Explanation: ### Explanation The classification of nerve fibers is a high-yield topic for NEET-PG, primarily based on the **Erlanger-Gasser classification**, which categorizes fibers according to diameter, myelination, and conduction velocity. **Why Option C is Correct:** **Group B fibers** are characterized as medium-diameter, **lightly myelinated** fibers with a moderate conduction velocity (3–15 m/s). The classic anatomical location for Group B fibers is the **autonomic preganglionic neurons** (both sympathetic and parasympathetic).

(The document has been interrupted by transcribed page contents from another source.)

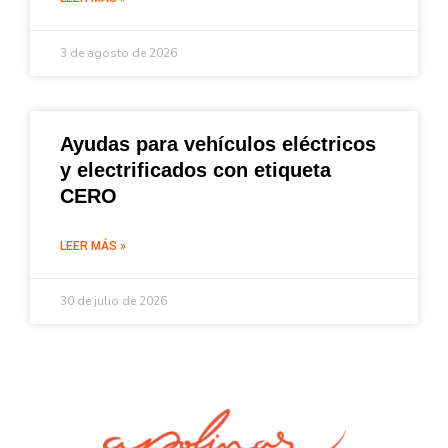
3 de agosto de 2026
Ayudas para vehículos eléctricos
y electrificados con etiqueta
CERO
LEER MÁS »
30 de julio de 2026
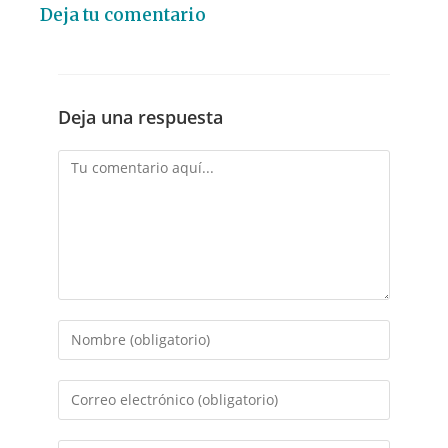
Deja tu comentario
Deja una respuesta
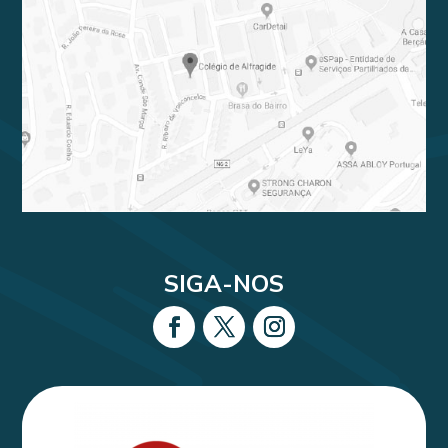
SIGA-NOS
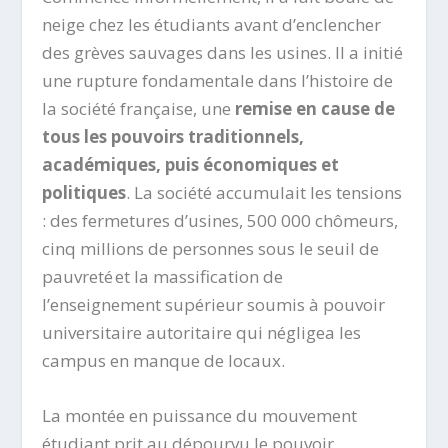
neige chez les étudiants avant d’enclencher
des grèves sauvages dans les usines. Il a initié
une rupture fondamentale dans l’histoire de
la société française, une
remise en cause de
tous les pouvoirs traditionnels,
académiques, puis économiques et
politiques
. La société accumulait les tensions
: des fermetures d’usines, 500 000 chômeurs,
cinq millions de personnes sous le seuil de
pauvreté et la massification de
l’enseignement supérieur soumis à pouvoir
universitaire autoritaire qui négligea les
campus en manque de locaux.
La montée en puissance du mouvement
étudiant prit au dépourvu le pouvoir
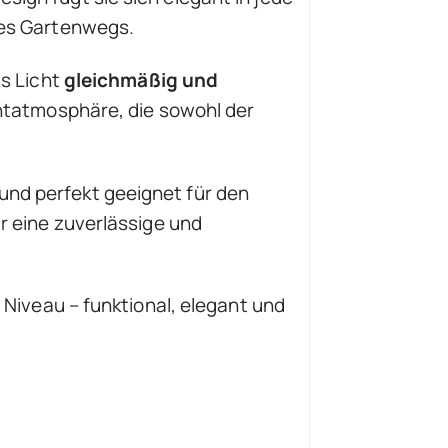
nes Gartenwegs.
as Licht
gleichmäßig und
chtatmosphäre, die sowohl der
nd perfekt geeignet für den
r eine zuverlässige und
 Niveau – funktional, elegant und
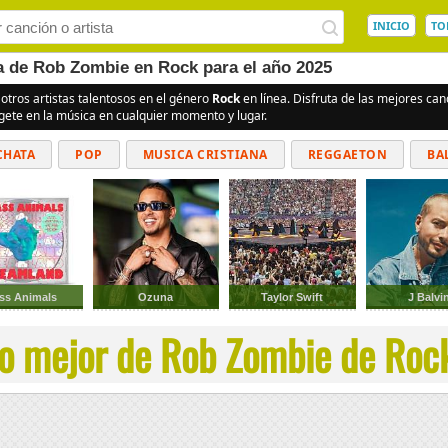
INICIO
TO
ea de Rob Zombie en Rock para el año 2025
 otros artistas talentosos en el género
Rock
en línea. Disfruta de las mejores ca
rgete en la música en cualquier momento y lugar.
CHATA
POP
MUSICA CRISTIANA
REGGAETON
BA
CUMBIAS
ss Animals
Ozuna
Taylor Swift
J Balvi
o mejor de Rob Zombie de Rock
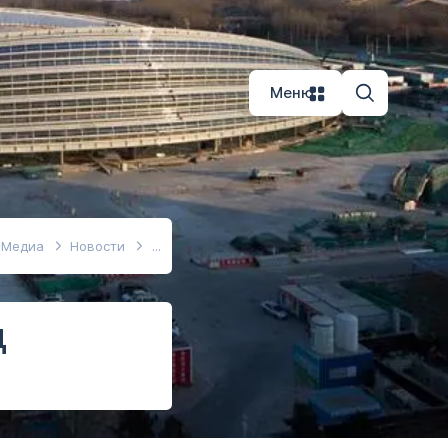
Меню
Медиа
Новости
д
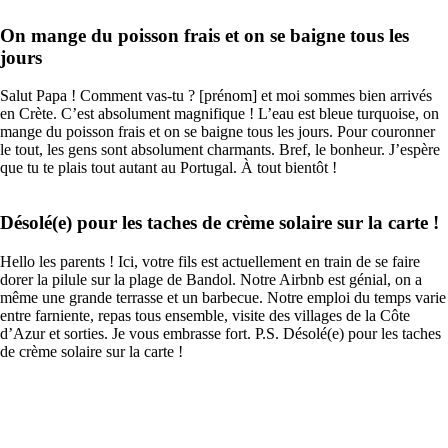
On mange du poisson frais et on se baigne tous les
jours
Salut Papa ! Comment vas-tu ? [prénom] et moi sommes bien arrivés
en Crète. C’est absolument magnifique ! L’eau est bleue turquoise, on
mange du poisson frais et on se baigne tous les jours. Pour couronner
le tout, les gens sont absolument charmants. Bref, le bonheur. J’espère
que tu te plais tout autant au Portugal. À tout bientôt !
Désolé(e) pour les taches de crème solaire sur la carte !
Hello les parents ! Ici, votre fils est actuellement en train de se faire
dorer la pilule sur la plage de Bandol. Notre Airbnb est génial, on a
même une grande terrasse et un barbecue. Notre emploi du temps varie
entre farniente, repas tous ensemble, visite des villages de la Côte
d’Azur et sorties. Je vous embrasse fort. P.S. Désolé(e) pour les taches
de crème solaire sur la carte !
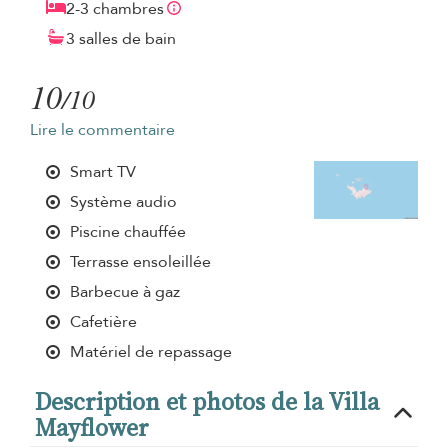
2-3 chambres
3 salles de bain
10
/10
Lire le commentaire
Smart TV
Système audio
Piscine chauffée
Terrasse ensoleillée
Barbecue à gaz
Cafetière
Matériel de repassage
Description et photos de la Villa
Mayflower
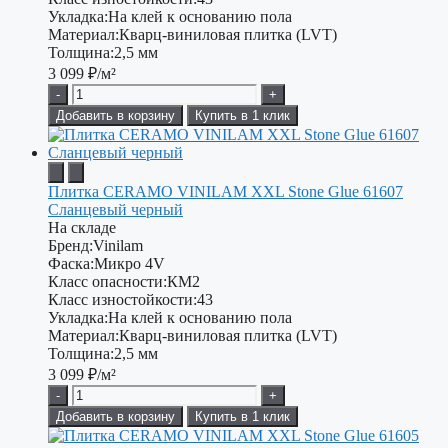
Укладка:
На клей к основанию пола
Материал:
Кварц-виниловая плитка (LVT)
Толщина:
2,5 мм
3 099
₽/м²
-
+
Добавить в корзину
Купить в 1 клик
Плитка CERAMO VINILAM XXL Stone Glue 61607
Сланцевый черный
На складе
Бренд:
Vinilam
Фаска:
Микро 4V
Класс опасности:
КМ2
Класс изностойкости:
43
Укладка:
На клей к основанию пола
Материал:
Кварц-виниловая плитка (LVT)
Толщина:
2,5 мм
3 099
₽/м²
-
+
Добавить в корзину
Купить в 1 клик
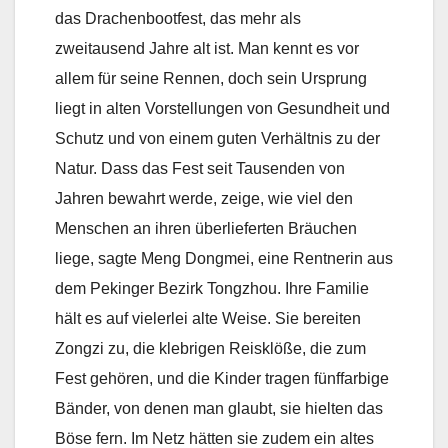
das Drachenbootfest, das mehr als
zweitausend Jahre alt ist. Man kennt es vor
allem für seine Rennen, doch sein Ursprung
liegt in alten Vorstellungen von Gesundheit und
Schutz und von einem guten Verhältnis zu der
Natur. Dass das Fest seit Tausenden von
Jahren bewahrt werde, zeige, wie viel den
Menschen an ihren überlieferten Bräuchen
liege, sagte Meng Dongmei, eine Rentnerin aus
dem Pekinger Bezirk Tongzhou. Ihre Familie
hält es auf vielerlei alte Weise. Sie bereiten
Zongzi zu, die klebrigen Reisklöße, die zum
Fest gehören, und die Kinder tragen fünffarbige
Bänder, von denen man glaubt, sie hielten das
Böse fern. Im Netz hätten sie zudem ein altes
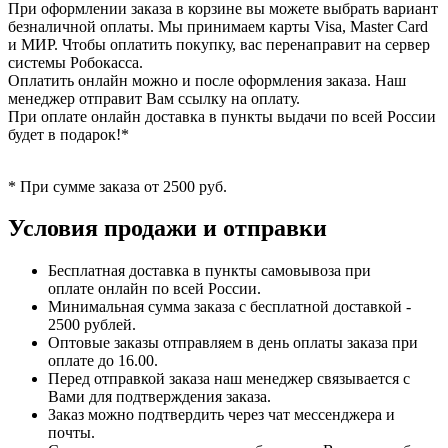
При оформлении заказа в корзине вы можете выбрать вариант
безналичной оплаты. Мы принимаем карты Visa, Master Card
и МИР. Чтобы оплатить покупку, вас перенаправит на сервер
системы Робокасса.
Оплатить онлайн можно и после оформления заказа. Наш
менеджер отправит Вам ссылку на оплату.
При оплате онлайн доставка в пункты выдачи по всей России
будет в подарок!*
* При сумме заказа от 2500 руб.
Условия продажи и отправки
Бесплатная доставка в пункты самовывоза при
оплате онлайн по всей России.
Минимальная сумма заказа с бесплатной доставкой -
2500 рублей.
Оптовые заказы отправляем в день оплаты заказа при
оплате до 16.00.
Перед отправкой заказа наш менеджер связывается с
Вами для подтверждения заказа.
Заказ можно подтвердить через чат мессенджера и
почты.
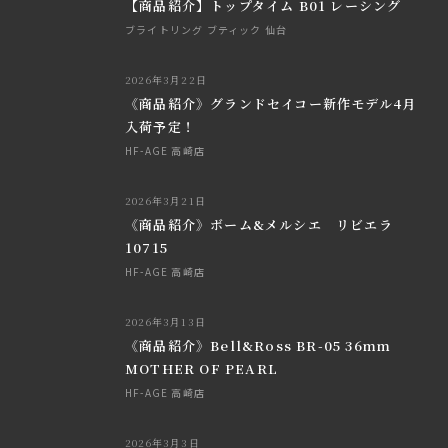
【商品紹介】トップタイム B01 レーシング
ブライトリング ブティック 仙台
2026年3月22日
《商品紹介》グランドセイコー新作モデル4月
入荷予定！
HF-AGE 高崎店
2026年3月21日
《商品紹介》ボーム&メルシエ リビエラ
10715
HF-AGE 高崎店
2026年3月13日
《商品紹介》Bell&Ross BR-05 36mm
MOTHER OF PEARL
HF-AGE 高崎店
2026年3月3日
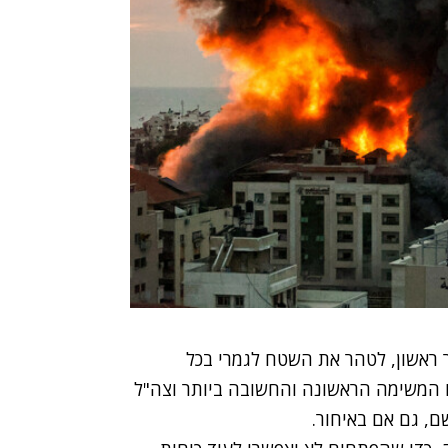
 ראשון, לטהר את השטח לגמרי בכל
ו המשימה הראשונה והחשובה ביותר וצה"ל
ם, גם אם באיחור.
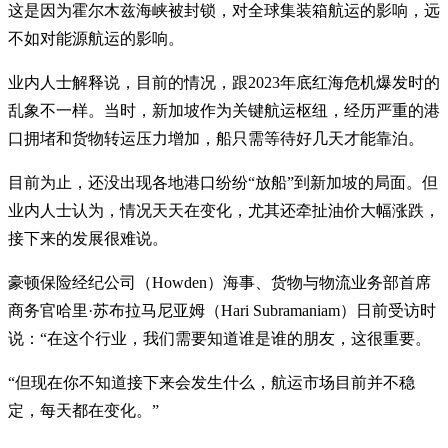
这是因为霍尔木兹海峡被封锁，对全球集装箱航运的影响，远
不如对能源航运的影响。
业内人士解释说，目前的情况，跟2023年底红海危机爆发时的
乱象不一样。当时，新加坡作为关键航运枢纽，经历严重的港
口拥堵和货物转运压力增加，船只需等待好几天才能靠泊。
目前为止，还没出现各地港口纷纷“放船”到新加坡的局面。但
业内人士认为，情况天天在变化，尤其还牵扯油价大幅涨跌，
接下来的发展很难说。
豪顿保险经纪公司（Howden）海事、货物与物流业务部首席
商务官哈里·苏布拉马尼亚姆（Hari Subramaniam）日前受访时
说：“在这个行业，我们需要知道谁是谁的朋友，这很重要。
“但现在你不知道接下来会发生什么，航运市场目前并不稳
定，每天都在变化。”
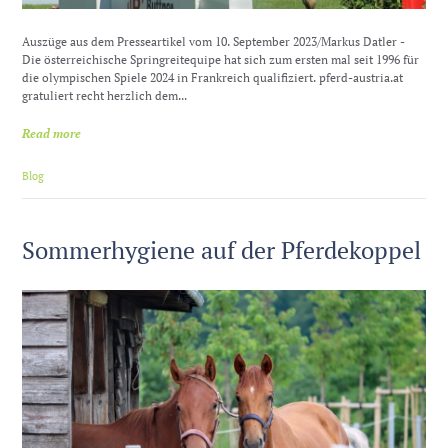
Auszüge aus dem Presseartikel vom 10. September 2023/Markus Datler -
Die österreichische Springreitequipe hat sich zum ersten mal seit 1996 für
die olympischen Spiele 2024 in Frankreich qualifiziert. pferd-austria.at
gratuliert recht herzlich dem...
Read more
Blog
Sommerhygiene auf der Pferdekoppel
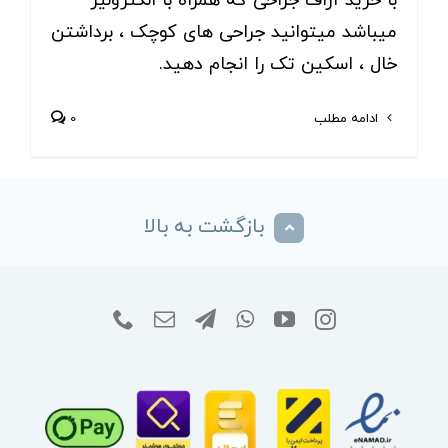
با خرید آراف جراحی که همراه با الکترولیز
میباشد میتوانید جراحی های کوچک ، برداشتن
خال ، اسکین تک را انجام دهید.
ادامه مطلب
0
بازگشت به بالا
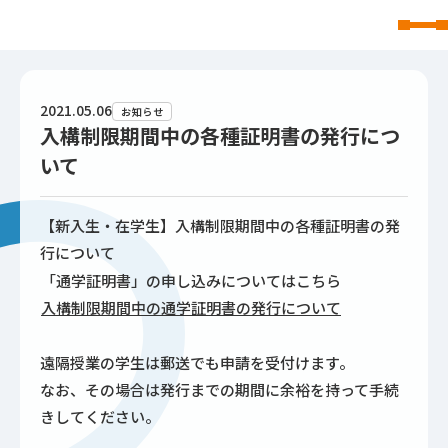
東北文化学園大学
2021.05.06
お知らせ
入構制限期間中の各種証明書の発行につ
いて
【新入生・在学生】入構制限期間中の各種証明書の発
行について
「通学証明書」の申し込みについてはこちら
入構制限期間中の通学証明書の発行について
遠隔授業の学生は郵送でも申請を受付けます。
なお、その場合は発行までの期間に余裕を持って手続
きしてください。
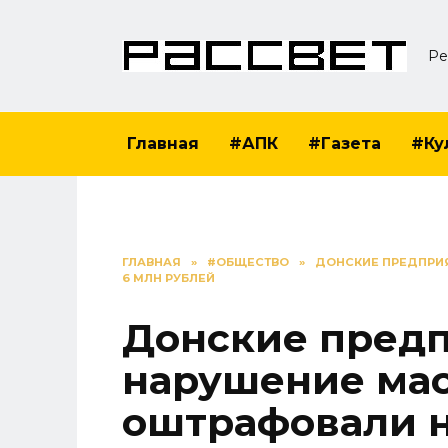
Перейти
к
Ре
содержанию
Главная
#АПК
#Газета
#Ку
ГЛАВНАЯ
»
#ОБЩЕСТВО
»
ДОНСКИЕ ПРЕДПРИ
6 МЛН РУБЛЕЙ
Донские предп
нарушение ма
оштрафовали н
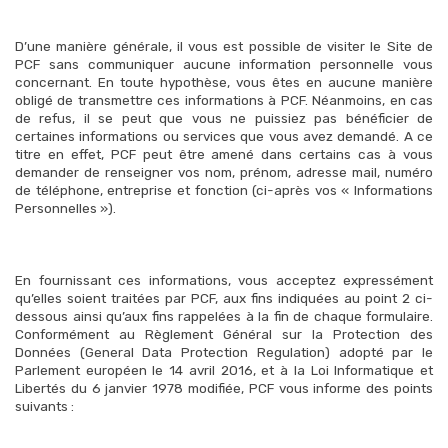
D’une manière générale, il vous est possible de visiter le Site de
PCF sans communiquer aucune information personnelle vous
concernant. En toute hypothèse, vous êtes en aucune manière
obligé de transmettre ces informations à PCF. Néanmoins, en cas
de refus, il se peut que vous ne puissiez pas bénéficier de
certaines informations ou services que vous avez demandé. A ce
titre en effet, PCF peut être amené dans certains cas à vous
demander de renseigner vos nom, prénom, adresse mail, numéro
de téléphone, entreprise et fonction (ci-après vos « Informations
Personnelles »).
En fournissant ces informations, vous acceptez expressément
qu’elles soient traitées par PCF, aux fins indiquées au point 2 ci-
dessous ainsi qu’aux fins rappelées à la fin de chaque formulaire.
Conformément au Règlement Général sur la Protection des
Données (General Data Protection Regulation) adopté par le
Parlement européen le 14 avril 2016, et à la Loi Informatique et
Libertés du 6 janvier 1978 modifiée, PCF vous informe des points
suivants :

Their light myelination allows for efficient signal transmission to autonomic ganglia before the signal transitions to unmyelinated Group C postganglionic fibers. **Analysis of Incorrect Options:** * **Option A (Intrafusal fibers):** These are innervated by **A-gamma (Aγ)** motor neurons. These are myelinated fibers responsible for maintaining muscle spindle sensitivity. * **Option B (Golgi tendon apparatus):** These are associated with **Group Ib** sensory fibers. These are large, heavily myelinated fibers with the fastest conduction velocities. * **Option D (Spinothalamic tracts):** These tracts primarily carry pain and temperature sensations via **A-delta (Aδ)** (fast pain) and **Group C** (slow pain) fibers. **High-Yield Clinical Pearls for NEET-PG:** * **Order of Susceptibility:** * **Hypoxia:** Type A > Type B > Type C (Large fibers suffer first). * **Pressure:** Type A > Type B > Type C (e.g., Saturday Night Palsy). * **Local Anesthetics:** Type C > Type B > Type A (Small, unmyelinated fibers are blocked first). * **Fastest vs. Slowest:** Type **A-alpha (Aα)** are the fastest and thickest; Type **C** are the slowest, thinnest, and the only **unmyelinated** fibers. * **Postganglionic Autonomic Fibers:** Always remember these are **Type C** fibers.